One of those, Eagle’s buy of the distressed group Acacia, was struck at a 30% discount – hardly the transaction to get investors' pulses racing.
The dearth of takeouts shows that depressed valuations should not be considered a driver of M&A. Such theories are wishful thinking and, as the Acacia situation shows, the outcome of deals struck in more difficult times can be disappointing, particularly for those left holding the bag.
As the chart above shows, M&A deals other than full company takeouts dominated in the first quarter; this "other deal type" category incorporates majority and minority stake purchases and business unit buys.
This analysis does not concern licensing deals, or transactions not involving therapeutics; companies involved in medtech or digital health are not considered, for example.
It was two biosimilars joint-venture deals that moved the needle in the first quarter: Biogen’s sale of its 49.9% stake in Samsung Bioepis to the other party in the joint venture, Samsung Biologics, and Biocon’s buyout of certain biosimilar assets from Viatris.

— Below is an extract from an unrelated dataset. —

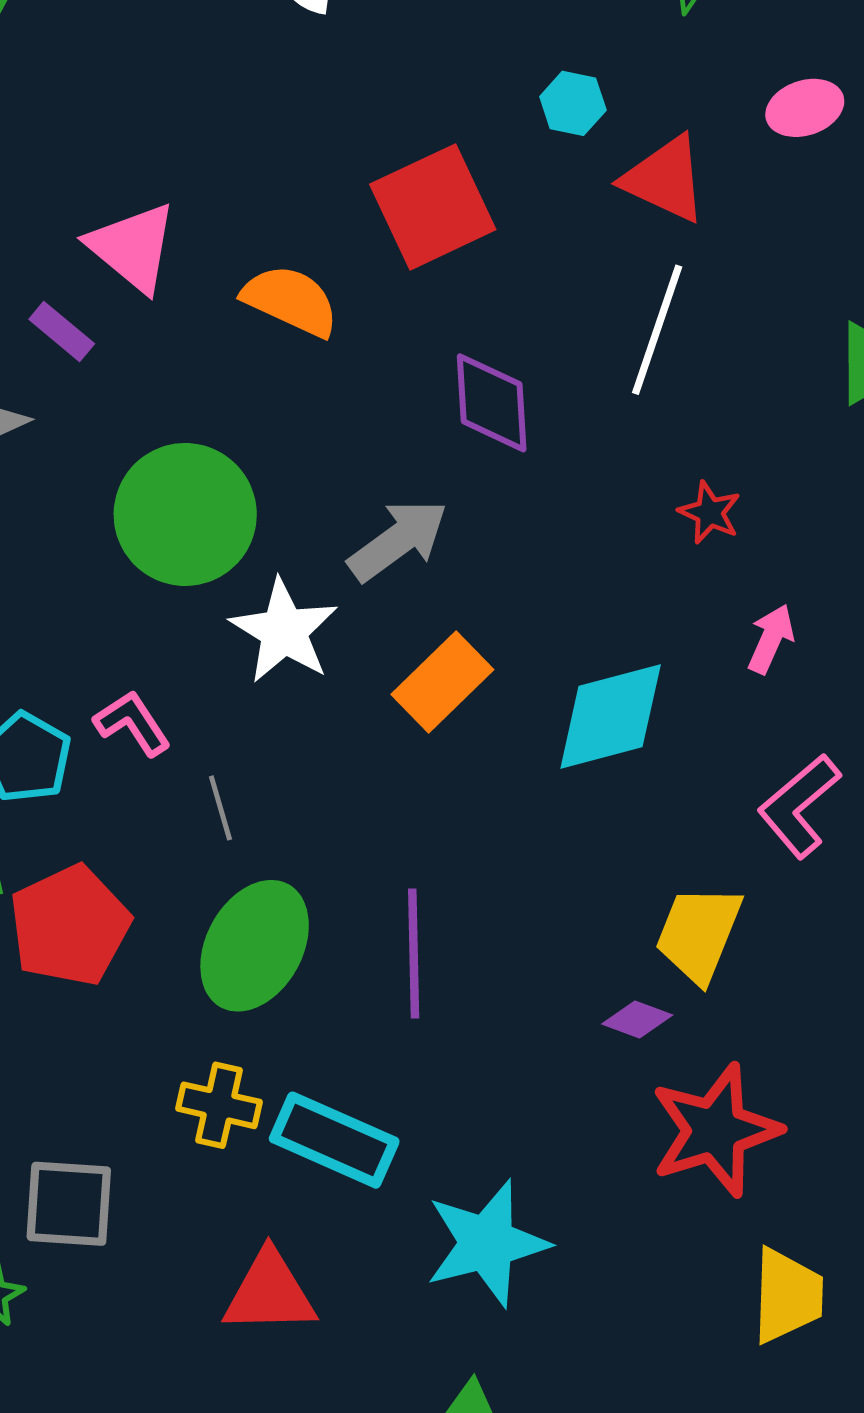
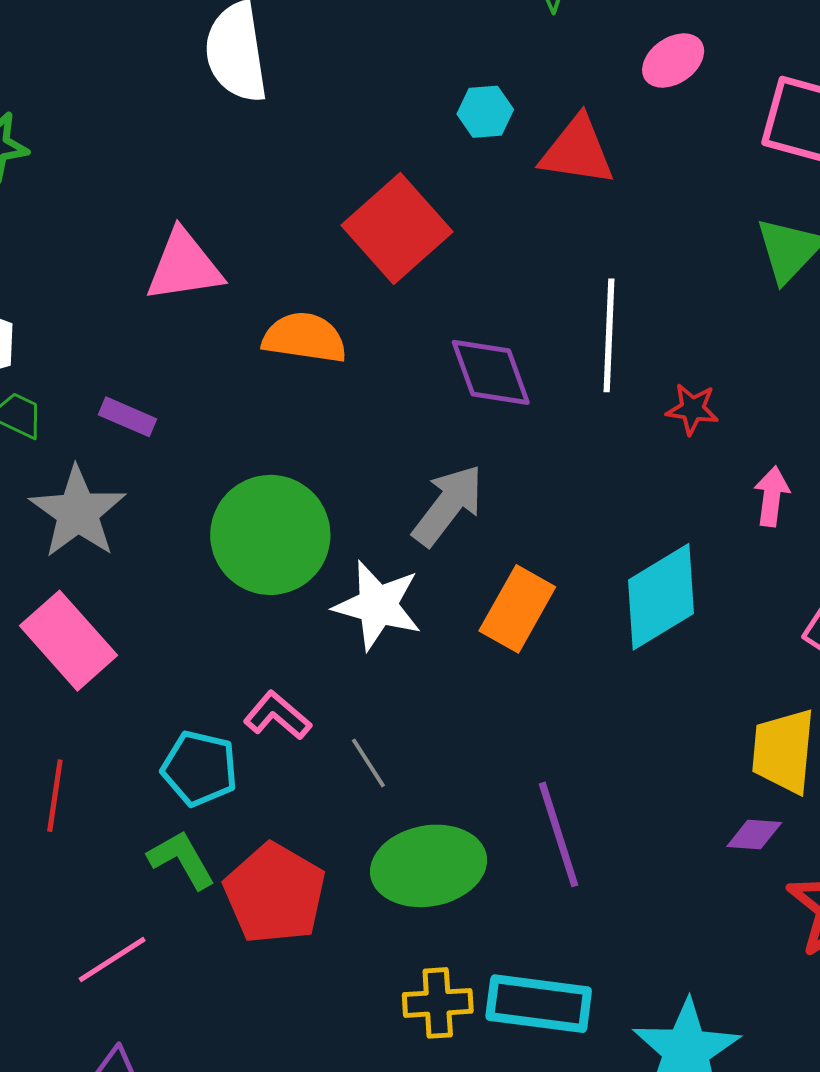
pink triangle: (133, 247) -> (184, 266), moved, turned -32
white line: (657, 330) -> (609, 335), moved
green ellipse: (255, 946) -> (429, 866), turned 67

UCB’s move on the US biotech Zogenix, for its rare epilepsy drug, was the most notable full company takeover of the quarter.
|Biggest biopharma M&A deals announced in Q1 2022|
|Biocon||Viatris biosimilar venture||Open||Total value $3.3bn (includes $1bn of shares in Biocon Biologics)|
|Samsung Bioepis||Biogen stake in biosimilar JV||Open||Total value $2.3bn (includes $1bn cash up front)|
|UCB||Zogenix||Closed||$1.9bn in cash up front (plus $2 per share CVR)|
|Biohaven||Knopp's Channel Biosciences unit||Open||Total value $1.2bn ($100m up front)|
|Abbvie||Syndesi Therapeutics||Closed||Total value $1.0bn ($130m up front)|
|Source: Evaluate Pharma.|
The question for investors is what might be holding buyers back. Access to capital is never a problem for the world’s largest developers, a group that will buy desired assets pretty much regardless of wider market conditions. Indeed, an influx of Covid cash has driven expectations for an uptick in buyouts.
And the closing of Pfizer’s acquisition of Arena without any apparent antitrust interference might have calmed the worst fears of a tightening stance from anti-competition regulators.
Perhaps the answer lies more on the other side of the negotiating table. Targets will be disinclined to sell up while valuations are so low, and for now much of the sector remains cashed up and able to resist low-ball approaches. But the funds raised while the going was good will not last for ever.